One of the striking differences between Winterreise and Die schöne Müllerin is the shifting in the later work of the piano's function. In the 1823 cycle, it is brilliantly decorative, embellishing the text. In the later work the piano becomes the interpreter of the singer's words and the singer's equal in both emotional and musical importance, a direction German song-writing took from that time forward.

There are times, too, when the piano has the upper hand, becoming the protagonist (with the voice accompanying, so to speak), as in the horrific final song, "Der Leiermann," wherein the wanderer, utterly spent, all hope gone, compares himself - in virtual monotone - to the miserable organ-grinder, barefoot on the ice, dogs snarling at his feet, playing his repetitious song to which no one listens.

The first 12 songs of Winterreise were published early in 1828. In November, on his deathbed, Schubert corrected proofs of the second part, which was published posthumously the following January.

Schubert lived nearly a year after completing the cycle.
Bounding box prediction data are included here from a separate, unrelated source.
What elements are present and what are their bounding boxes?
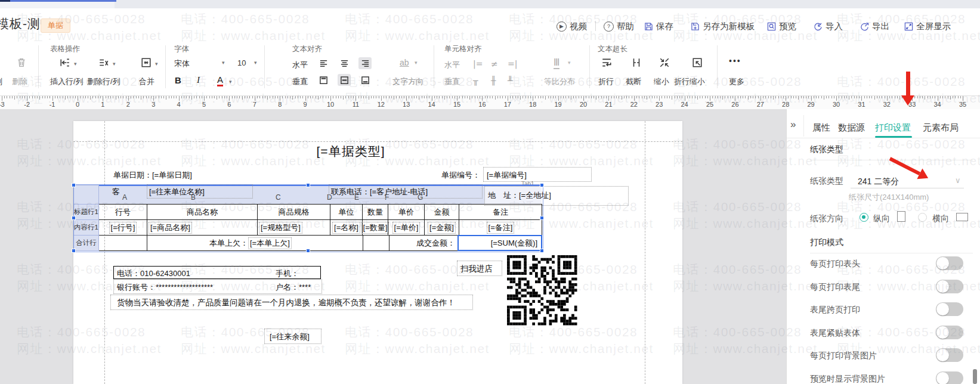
ruler-minor-tick <box>568 96 569 98</box>
ruler-minor-tick <box>169 96 169 98</box>
delete-row-col-label[interactable]: 删除行/列 <box>87 76 120 87</box>
ruler-minor-tick <box>753 96 753 98</box>
action-save-as[interactable]: 另存为新模板 <box>691 20 755 33</box>
ruler-minor-tick <box>166 96 166 100</box>
tab-元素布局[interactable]: 元素布局 <box>923 122 959 134</box>
ruler-minor-tick <box>644 96 645 98</box>
toggle-off[interactable] <box>936 256 963 270</box>
ruler-number: 9 <box>304 101 307 108</box>
caret-down-icon[interactable]: ▾ <box>113 61 116 67</box>
toggle-off[interactable] <box>936 280 963 293</box>
toggle-label: 每页打印表头 <box>810 259 860 270</box>
ruler-number: 35 <box>959 101 966 108</box>
toolbar-divider <box>264 45 265 88</box>
action-help[interactable]: ?帮助 <box>604 20 634 33</box>
annotation-arrow-ruler <box>898 72 919 106</box>
font-family-select[interactable]: 宋体 <box>174 58 190 69</box>
insert-row-col-icon[interactable] <box>60 57 70 68</box>
truncate-text-icon[interactable] <box>631 57 642 68</box>
font-size-select[interactable]: 10 <box>237 58 246 67</box>
landscape-label[interactable]: 横向 <box>932 213 949 224</box>
ruler-minor-tick <box>477 96 478 98</box>
cell-align-right-icon[interactable]: =| <box>508 59 517 69</box>
align-center-icon[interactable] <box>338 57 351 69</box>
wrap-text-label[interactable]: 折行 <box>598 76 614 87</box>
paper-type-select[interactable]: 241 二等分 <box>858 176 899 187</box>
ruler-minor-tick <box>245 96 245 98</box>
tab-属性[interactable]: 属性 <box>812 122 830 134</box>
ruler-major-tick <box>52 96 53 101</box>
caret-down-icon[interactable]: ▾ <box>229 79 232 85</box>
ruler-minor-tick <box>763 96 763 98</box>
caret-down-icon[interactable]: ▾ <box>222 60 225 66</box>
valign-top-icon[interactable] <box>317 74 330 86</box>
delete-row-col-icon[interactable] <box>98 57 109 68</box>
action-preview[interactable]: 预览 <box>767 20 796 33</box>
insert-row-col-label[interactable]: 插入行/列 <box>50 76 84 87</box>
italic-button[interactable]: I <box>197 75 200 85</box>
portrait-label[interactable]: 纵向 <box>873 213 890 224</box>
shrink-text-icon[interactable] <box>659 57 670 68</box>
tab-打印设置[interactable]: 打印设置 <box>875 122 911 134</box>
cell-valign-bottom-icon[interactable]: ╨ <box>508 76 512 85</box>
action-export[interactable]: 导出 <box>860 20 889 33</box>
bold-button[interactable]: B <box>175 75 181 85</box>
align-right-icon[interactable] <box>358 57 372 69</box>
caret-down-icon[interactable]: ▾ <box>155 61 158 67</box>
action-play[interactable]: ▶视频 <box>557 20 587 33</box>
caret-down-icon[interactable]: ▾ <box>254 60 257 66</box>
tab-数据源[interactable]: 数据源 <box>838 122 865 134</box>
collapse-panel-icon[interactable]: » <box>790 119 796 131</box>
cell-valign-middle-icon[interactable]: ╫ <box>491 76 496 85</box>
caret-down-icon[interactable]: ▾ <box>415 60 418 66</box>
action-save[interactable]: 保存 <box>644 20 673 33</box>
cell-align-center-icon[interactable]: ≠ <box>491 59 498 69</box>
wrap-text-icon[interactable] <box>601 57 612 68</box>
ruler-major-tick <box>457 96 457 101</box>
shrink-text-label[interactable]: 缩小 <box>654 76 669 87</box>
ruler-minor-tick <box>758 96 759 98</box>
wrap-shrink-icon[interactable] <box>692 57 703 68</box>
action-fullscreen[interactable]: 全屏显示 <box>904 20 951 33</box>
ruler-minor-tick <box>328 96 329 98</box>
chevron-down-icon[interactable]: ∨ <box>955 176 961 185</box>
toggle-off[interactable] <box>936 302 963 316</box>
panel-scrollbar-thumb[interactable] <box>973 369 977 384</box>
cell-valign-top-icon[interactable]: ╥ <box>473 76 478 85</box>
ruler-major-tick <box>305 96 306 101</box>
toggle-off[interactable] <box>936 348 963 362</box>
text-overflow-ab-icon[interactable]: ab <box>400 58 409 67</box>
distribute-evenly-icon[interactable]: Ⅲ <box>554 57 559 69</box>
toggle-off[interactable] <box>936 371 963 384</box>
template-page[interactable] <box>73 121 682 384</box>
export-icon <box>860 22 869 31</box>
align-left-icon[interactable] <box>317 57 330 69</box>
more-dots-icon[interactable]: ••• <box>729 56 741 66</box>
toggle-off[interactable] <box>936 326 963 339</box>
ruler-minor-tick <box>652 96 653 98</box>
caret-down-icon[interactable]: ▾ <box>568 60 571 66</box>
cell-align-left-icon[interactable]: |= <box>473 59 483 69</box>
ruler-minor-tick <box>237 96 237 98</box>
merge-cells-icon[interactable] <box>141 57 152 68</box>
ruler-minor-tick <box>859 96 860 98</box>
font-color-button[interactable]: A <box>217 75 223 86</box>
landscape-radio[interactable] <box>918 213 927 222</box>
truncate-text-label[interactable]: 截断 <box>626 76 641 87</box>
ruler-minor-tick <box>67 96 68 98</box>
ruler-number: 20 <box>580 101 587 108</box>
template-title: 模板-测 <box>0 16 41 32</box>
more-button-label[interactable]: 更多 <box>729 76 744 87</box>
delete-icon[interactable] <box>16 57 27 68</box>
action-import[interactable]: 导入 <box>814 20 843 33</box>
wrap-shrink-label[interactable]: 折行缩小 <box>674 76 705 87</box>
ruler-minor-tick <box>73 96 73 98</box>
valign-bottom-icon[interactable] <box>358 74 372 86</box>
valign-middle-icon[interactable] <box>338 74 351 86</box>
delete-button-label[interactable]: 删除 <box>12 76 27 87</box>
portrait-radio[interactable] <box>860 213 868 222</box>
distribute-evenly-label[interactable]: 等比分布 <box>544 76 575 87</box>
text-direction-button[interactable]: 文字方向 <box>392 76 423 87</box>
merge-cells-label[interactable]: 合并 <box>139 76 154 87</box>
caret-down-icon[interactable]: ▾ <box>74 61 77 67</box>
And that year's incredible productivity should serve as the ultimate reproach to those who continue to see him as that impotent wanderer, the organ-grinder, life's and love's eternal loser and pawn. In the time remaining to him, Schubert created some of his grandest music: the Mass in E-flat, the Piano Trio in the same key, the String Quintet, the Lebensstürme for piano four-hands, the sublime Piano Sonatas in C minor, in A, and in B-flat, and the songs collected after his death as Schwanengesang.

-- Herbert Glass, a former critic-columnist for the Los Angeles Times, is English-language annotator and editor for the Salzburg Festival. He also contributes to several periodicals in the U.S. and Europe.